- [PROBLEM TO WORK ON]: Starting at the line that contains "Uitgegeven door: Amsterdam" and stopping at the line that contains "有睇中醫調理，希望由內靚到外。」", transcribe every line of the material below exactly; pictures stay out.

- [DATA]:
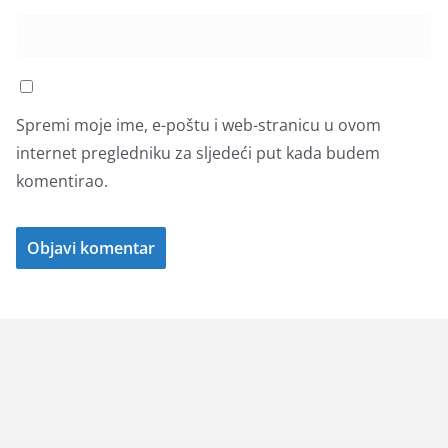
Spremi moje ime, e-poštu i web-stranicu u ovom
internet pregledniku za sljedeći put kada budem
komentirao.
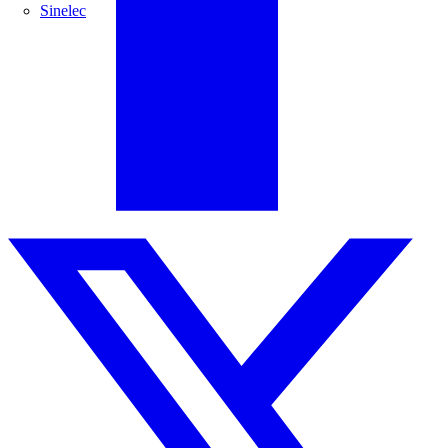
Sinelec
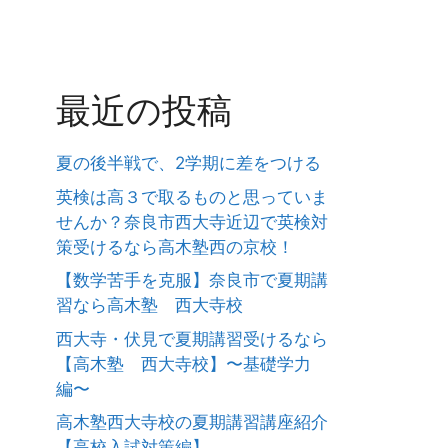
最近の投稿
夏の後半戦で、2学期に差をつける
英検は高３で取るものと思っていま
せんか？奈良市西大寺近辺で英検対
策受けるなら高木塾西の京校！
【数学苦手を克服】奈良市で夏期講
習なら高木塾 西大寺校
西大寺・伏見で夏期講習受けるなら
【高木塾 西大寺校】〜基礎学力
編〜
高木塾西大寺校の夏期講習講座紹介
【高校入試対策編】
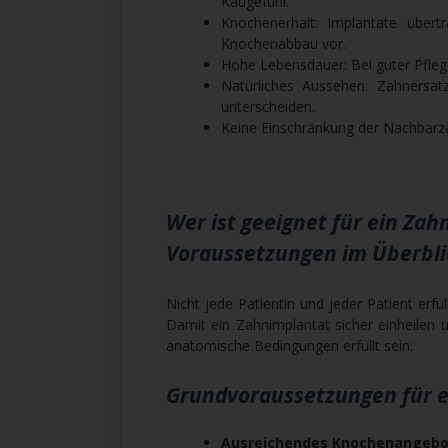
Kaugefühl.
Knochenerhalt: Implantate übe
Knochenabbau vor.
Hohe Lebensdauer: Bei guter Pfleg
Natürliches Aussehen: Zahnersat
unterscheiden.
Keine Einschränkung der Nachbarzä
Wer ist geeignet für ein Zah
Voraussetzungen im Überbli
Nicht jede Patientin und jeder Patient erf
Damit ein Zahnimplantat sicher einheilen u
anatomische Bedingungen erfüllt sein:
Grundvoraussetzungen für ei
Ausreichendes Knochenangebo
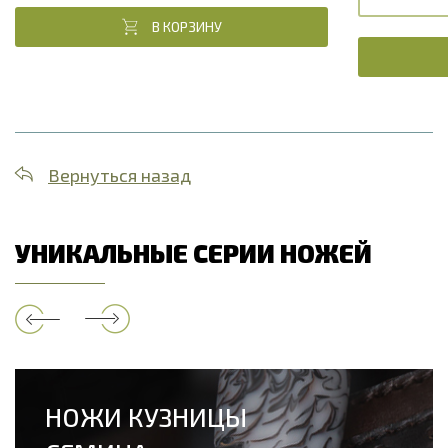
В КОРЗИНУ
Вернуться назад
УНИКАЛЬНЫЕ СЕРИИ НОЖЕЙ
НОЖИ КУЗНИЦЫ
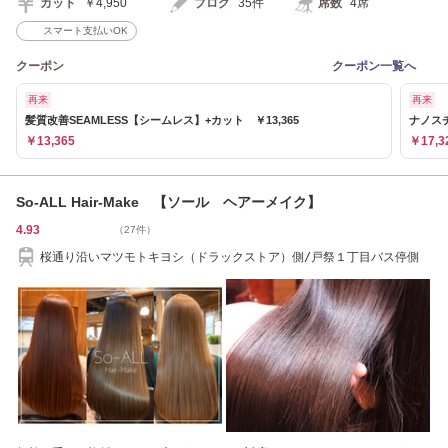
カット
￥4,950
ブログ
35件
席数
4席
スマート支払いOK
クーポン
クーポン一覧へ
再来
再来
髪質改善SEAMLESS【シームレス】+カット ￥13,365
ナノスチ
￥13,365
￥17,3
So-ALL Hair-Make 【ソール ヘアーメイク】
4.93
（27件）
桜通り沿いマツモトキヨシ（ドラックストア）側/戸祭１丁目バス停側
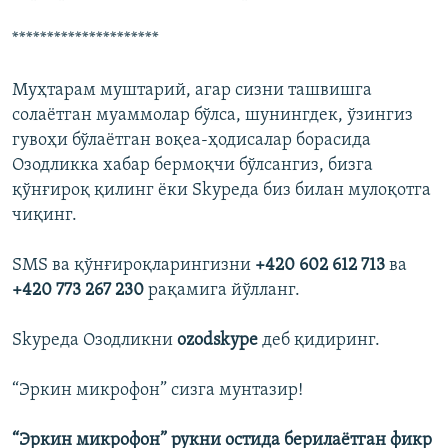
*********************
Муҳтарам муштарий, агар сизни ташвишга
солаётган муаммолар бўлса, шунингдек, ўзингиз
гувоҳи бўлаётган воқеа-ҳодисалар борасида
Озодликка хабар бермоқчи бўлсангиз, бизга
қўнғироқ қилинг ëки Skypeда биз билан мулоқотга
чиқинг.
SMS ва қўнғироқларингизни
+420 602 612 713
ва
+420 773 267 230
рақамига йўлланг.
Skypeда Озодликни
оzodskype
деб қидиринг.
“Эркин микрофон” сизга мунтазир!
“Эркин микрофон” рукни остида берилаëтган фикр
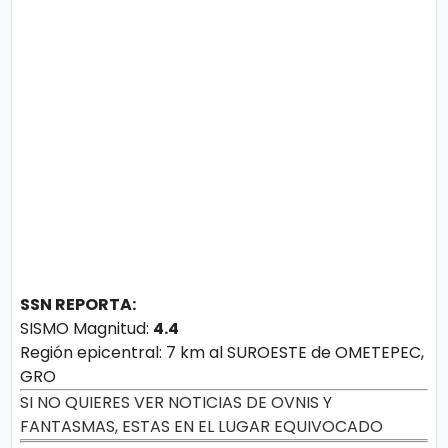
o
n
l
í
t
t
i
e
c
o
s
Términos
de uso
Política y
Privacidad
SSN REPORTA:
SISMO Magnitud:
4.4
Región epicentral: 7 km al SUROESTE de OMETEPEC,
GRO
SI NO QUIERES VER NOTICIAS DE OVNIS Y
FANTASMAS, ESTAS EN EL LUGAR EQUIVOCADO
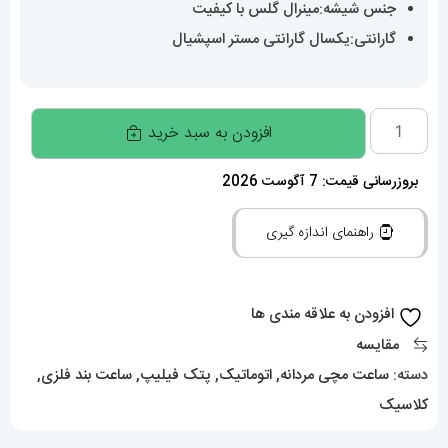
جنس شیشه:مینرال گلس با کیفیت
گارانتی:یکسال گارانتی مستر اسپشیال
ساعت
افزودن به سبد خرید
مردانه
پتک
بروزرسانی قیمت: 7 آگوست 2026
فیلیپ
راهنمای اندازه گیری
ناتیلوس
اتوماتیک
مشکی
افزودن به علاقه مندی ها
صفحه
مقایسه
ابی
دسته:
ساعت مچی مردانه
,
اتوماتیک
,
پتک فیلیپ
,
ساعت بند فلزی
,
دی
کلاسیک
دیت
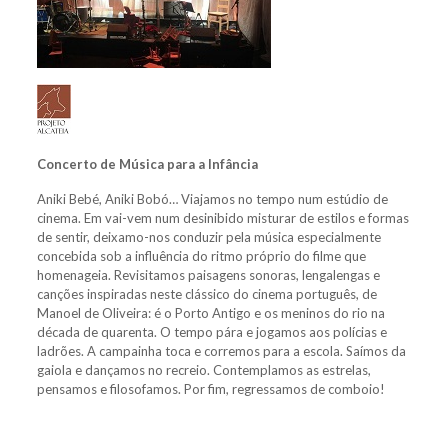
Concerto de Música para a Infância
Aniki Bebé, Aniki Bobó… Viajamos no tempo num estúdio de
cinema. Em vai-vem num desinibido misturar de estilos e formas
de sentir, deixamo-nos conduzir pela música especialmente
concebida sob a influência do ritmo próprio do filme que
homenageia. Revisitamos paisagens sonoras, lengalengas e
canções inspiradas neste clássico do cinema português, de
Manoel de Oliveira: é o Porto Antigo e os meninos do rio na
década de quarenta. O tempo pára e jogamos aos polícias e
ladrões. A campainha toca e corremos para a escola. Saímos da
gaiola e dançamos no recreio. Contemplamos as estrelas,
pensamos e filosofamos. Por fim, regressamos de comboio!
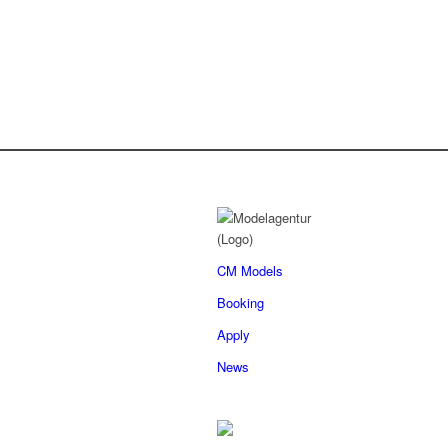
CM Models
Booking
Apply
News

--

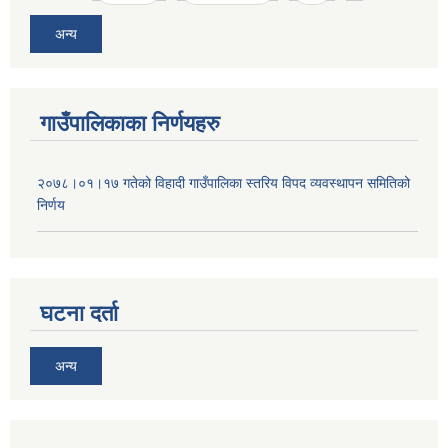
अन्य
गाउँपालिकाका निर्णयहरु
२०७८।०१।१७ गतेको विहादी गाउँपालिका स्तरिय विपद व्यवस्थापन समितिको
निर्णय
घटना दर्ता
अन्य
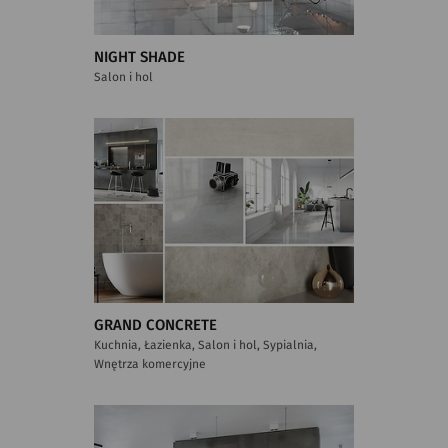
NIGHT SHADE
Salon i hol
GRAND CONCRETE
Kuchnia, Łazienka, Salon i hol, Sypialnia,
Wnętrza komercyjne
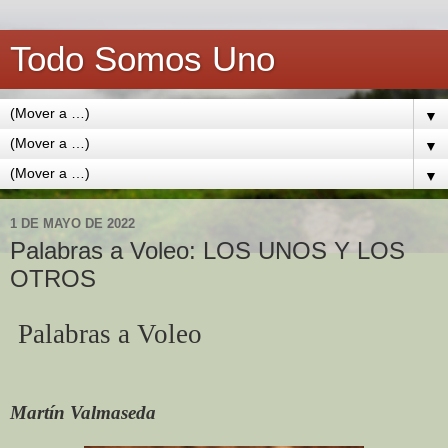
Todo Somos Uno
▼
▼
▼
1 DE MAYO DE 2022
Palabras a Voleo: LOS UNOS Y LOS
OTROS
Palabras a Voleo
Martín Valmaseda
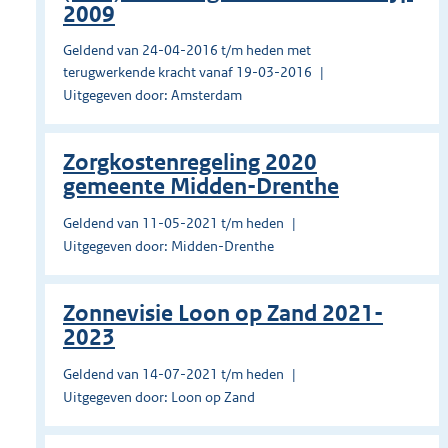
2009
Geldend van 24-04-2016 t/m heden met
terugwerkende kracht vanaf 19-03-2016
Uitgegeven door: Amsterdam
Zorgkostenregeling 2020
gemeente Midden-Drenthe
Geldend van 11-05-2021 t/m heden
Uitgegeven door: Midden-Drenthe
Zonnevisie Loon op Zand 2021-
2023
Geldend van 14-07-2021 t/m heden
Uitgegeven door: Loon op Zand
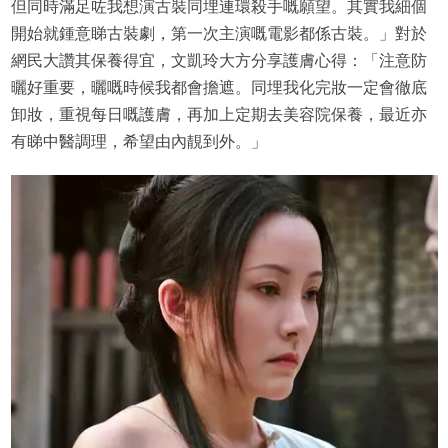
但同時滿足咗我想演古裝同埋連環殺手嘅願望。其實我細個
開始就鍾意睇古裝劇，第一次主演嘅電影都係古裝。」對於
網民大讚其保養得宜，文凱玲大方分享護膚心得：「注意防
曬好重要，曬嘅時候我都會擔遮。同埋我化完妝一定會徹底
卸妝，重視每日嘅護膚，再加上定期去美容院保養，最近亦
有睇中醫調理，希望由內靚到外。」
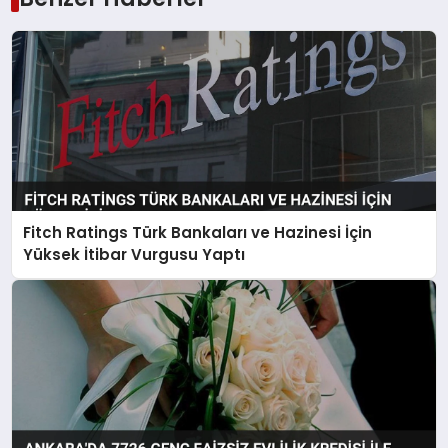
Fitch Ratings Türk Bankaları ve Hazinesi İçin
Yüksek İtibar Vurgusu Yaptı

- [ANSWER TO THIS EXERCISE]:
Uitgegeven door: Amsterdam
Zorgkostenregeling 2020
gemeente Midden-Drenthe
Geldend van 11-05-2021 t/m heden
Uitgegeven door: Midden-Drenthe
Zonnevisie Loon op Zand 2021-
2023
Geldend van 14-07-2021 t/m heden
Uitgegeven door: Loon op Zand
但同時滿足咗我想演古裝同埋連環殺手嘅願望。其實我細個
開始就鍾意睇古裝劇，第一次主演嘅電影都係古裝。」對於
網民大讚其保養得宜，文凱玲大方分享護膚心得：「注意防
曬好重要，曬嘅時候我都會擔遮。同埋我化完妝一定會徹底
卸妝，重視每日嘅護膚，再加上定期去美容院保養，最近亦
有睇中醫調理，希望由內靚到外。」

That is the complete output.